Le débit est constant, quelles que soient les conditions. C'est sa limite : on extrait autant en pleine nuit dans un logement vide qu'après quatre douches successives, ce qui représente une déperdition de chaleur inutile en hiver.

VMC simple flux hygroréglable

Même principe, mais les bouches d'extraction, et parfois les entrées d'air, modulent leur ouverture selon le taux d'humidité de la pièce. Le débit s'adapte à l'occupation réelle. On distingue l'hygro A (bouches d'extraction hygroréglables, entrées d'air fixes) et l'hygro B (les deux hygroréglables), plus performante.

C'est aujourd'hui le meilleur compromis en rénovation : surcoût modéré par rapport à l'autoréglable, gain réel sur les déperditions, installation possible sans toucher au bâti.

VMC double flux

Le système extrait l'air vicié et insuffle mécaniquement de l'air neuf, les deux flux se croisant dans un échangeur thermique. L'air entrant est préchauffé par l'air sortant sans se mélanger à lui : les échangeurs à haut rendement récupèrent jusqu'à 90 % de la chaleur qui partait à l'extérieur.

Les avantages sont réels : confort thermique en hiver (plus d'air froid entrant par les menuiseries), filtration de l'air neuf (un vrai plus pour les personnes allergiques) et suppression des entrées d'air en façade, donc du bruit extérieur.

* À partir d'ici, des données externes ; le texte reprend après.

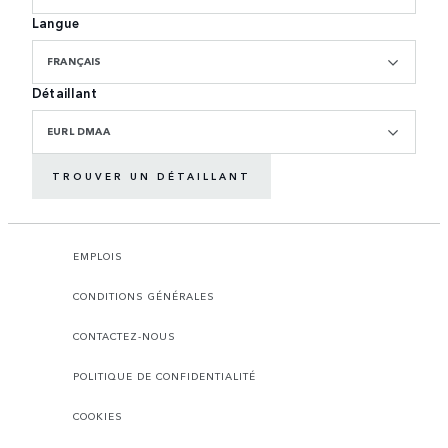
Langue
FRANÇAIS
Détaillant
EURL DMAA
TROUVER UN DÉTAILLANT
EMPLOIS
CONDITIONS GÉNÉRALES
CONTACTEZ-NOUS
POLITIQUE DE CONFIDENTIALITÉ
COOKIES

Les contreparties le sont aussi. Il faut un réseau de gaines isolées double, un emplacement pour la centrale, et une hauteur sous plafond ou des combles disponibles. Le remplacement des filtres, une à deux fois par an, n'est pas optionnel : une double flux non entretenue devient contre-productive. Concrètement, la double flux se justifie surtout en construction neuve ou en rénovation lourde d'un logement déjà bien isolé.

Prix constatés

  • VMC simple flux autoréglable : 600 à 1 200 € posée.
  • VMC simple flux hygroréglable : 900 à 1 800 € posée.
  • VMC double flux : 3 500 à 7 000 € posée selon le nombre de bouches, la complexité du réseau et le rendement de l'échangeur.

Ces montants s'entendent pose comprise, avant aides. En logement occupé, l'essentiel du coût de main-d'œuvre tient au passage des gaines, pas au matériel.

Aides mobilisables

La VMC double flux est éligible à MaPrimeRénov' ainsi qu'aux certificats d'économies d'énergie, à condition que l'installation soit réalisée par une entreprise certifiée RGE. La VMC simple flux hygroréglable relève selon les cas des CEE. Comme toujours, la demande doit être déposée avant la signature du devis. Voir notre page dédiée aux primes et aides.

Entretien

Trois gestes suffisent pour préserver le débit et le rendement : dépoussiérer les bouches d'extraction deux fois par an (elles se démontent à la main), nettoyer les entrées d'air en menuiserie, et remplacer les filtres de la double flux selon la périodicité du fabricant. Un contrôle du caisson et des débits par un professionnel tous les trois ans complète utilement l'ensemble.